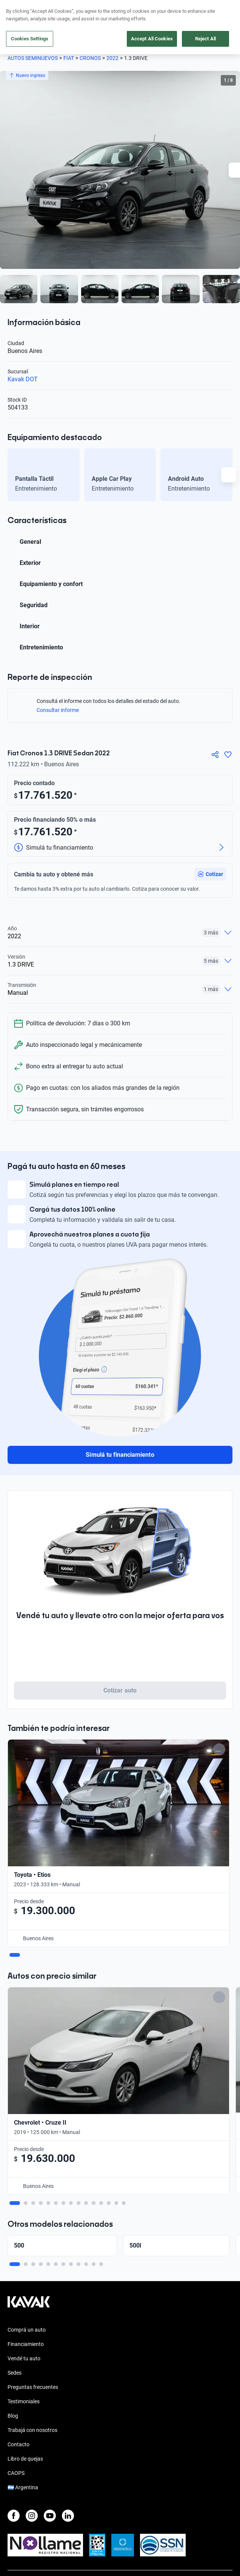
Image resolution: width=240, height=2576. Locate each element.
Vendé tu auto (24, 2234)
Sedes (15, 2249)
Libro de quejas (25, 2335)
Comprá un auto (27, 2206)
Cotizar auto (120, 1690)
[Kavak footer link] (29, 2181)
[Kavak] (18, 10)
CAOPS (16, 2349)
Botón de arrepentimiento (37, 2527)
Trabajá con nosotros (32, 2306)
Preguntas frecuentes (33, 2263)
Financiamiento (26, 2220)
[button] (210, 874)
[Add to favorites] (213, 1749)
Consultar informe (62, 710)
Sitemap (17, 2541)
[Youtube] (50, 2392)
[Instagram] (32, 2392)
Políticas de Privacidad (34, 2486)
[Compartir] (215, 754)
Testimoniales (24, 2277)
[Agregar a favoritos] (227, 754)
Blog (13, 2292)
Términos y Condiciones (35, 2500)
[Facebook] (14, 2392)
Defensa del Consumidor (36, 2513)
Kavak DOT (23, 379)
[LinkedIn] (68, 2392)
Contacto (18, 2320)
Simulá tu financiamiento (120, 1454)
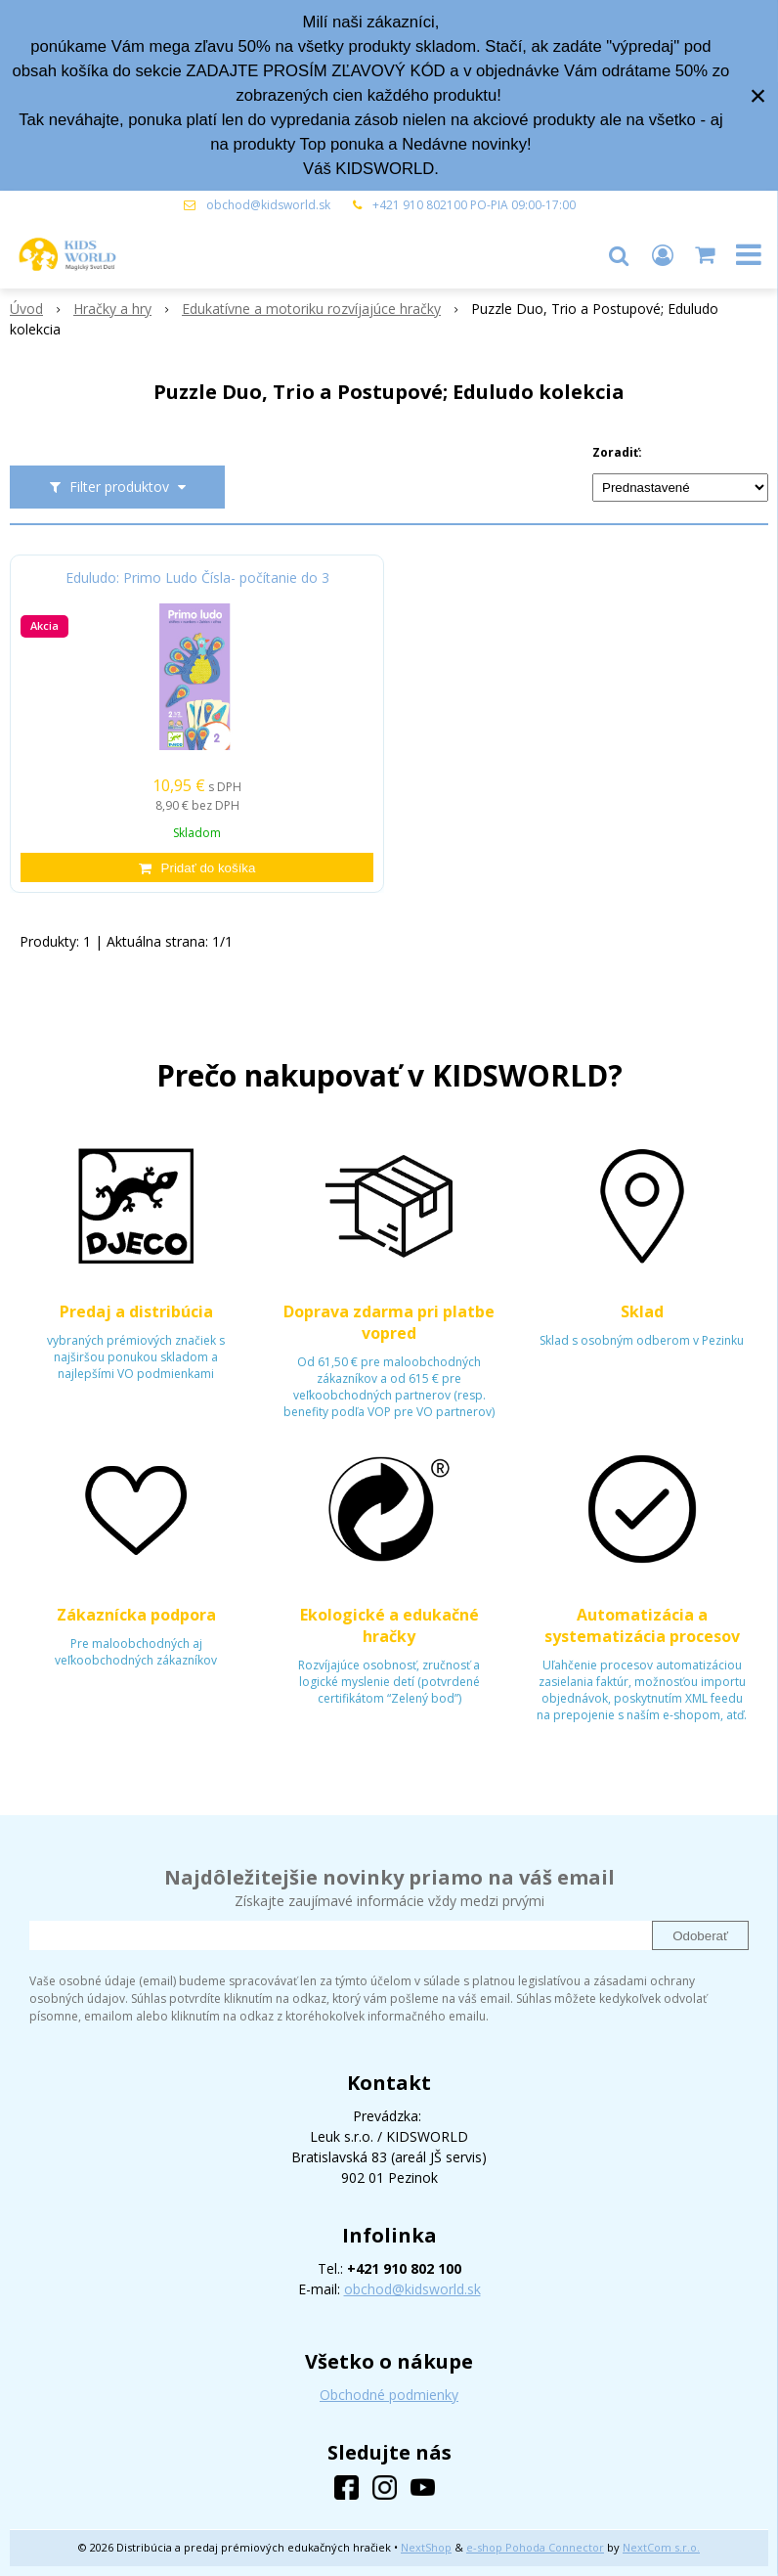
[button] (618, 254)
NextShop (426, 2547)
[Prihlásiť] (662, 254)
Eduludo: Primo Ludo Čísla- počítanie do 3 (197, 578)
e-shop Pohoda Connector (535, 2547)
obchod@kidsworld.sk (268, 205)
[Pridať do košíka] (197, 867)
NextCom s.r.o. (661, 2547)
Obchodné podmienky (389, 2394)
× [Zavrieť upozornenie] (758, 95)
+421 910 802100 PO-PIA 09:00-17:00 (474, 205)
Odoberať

- - -

From the opening line of the entries above to the line that holds "NextCom s.r.o. (661, 2547)", inclusive, reproduce each line exactly and omit any picture.

Image resolution: width=240, height=2576. Locate each element.
Vendé tu auto (24, 2234)
Sedes (15, 2249)
Libro de quejas (25, 2335)
Comprá un auto (27, 2206)
Cotizar auto (120, 1690)
[Kavak footer link] (29, 2181)
[Kavak] (18, 10)
CAOPS (16, 2349)
Botón de arrepentimiento (37, 2527)
Trabajá con nosotros (32, 2306)
Preguntas frecuentes (33, 2263)
Financiamiento (26, 2220)
[button] (210, 874)
[Add to favorites] (213, 1749)
Consultar informe (62, 710)
Sitemap (17, 2541)
[Youtube] (50, 2392)
[Instagram] (32, 2392)
Políticas de Privacidad (34, 2486)
[Compartir] (215, 754)
Testimoniales (24, 2277)
[Agregar a favoritos] (227, 754)
Blog (13, 2292)
Términos y Condiciones (35, 2500)
[Facebook] (14, 2392)
Defensa del Consumidor (36, 2513)
Kavak DOT (23, 379)
[LinkedIn] (68, 2392)
Contacto (18, 2320)
Simulá tu financiamiento (120, 1454)
[button] (618, 254)
NextShop (426, 2547)
[Prihlásiť] (662, 254)
Eduludo: Primo Ludo Čísla- počítanie do 3 (197, 578)
e-shop Pohoda Connector (535, 2547)
obchod@kidsworld.sk (268, 205)
[Pridať do košíka] (197, 867)
NextCom s.r.o. (661, 2547)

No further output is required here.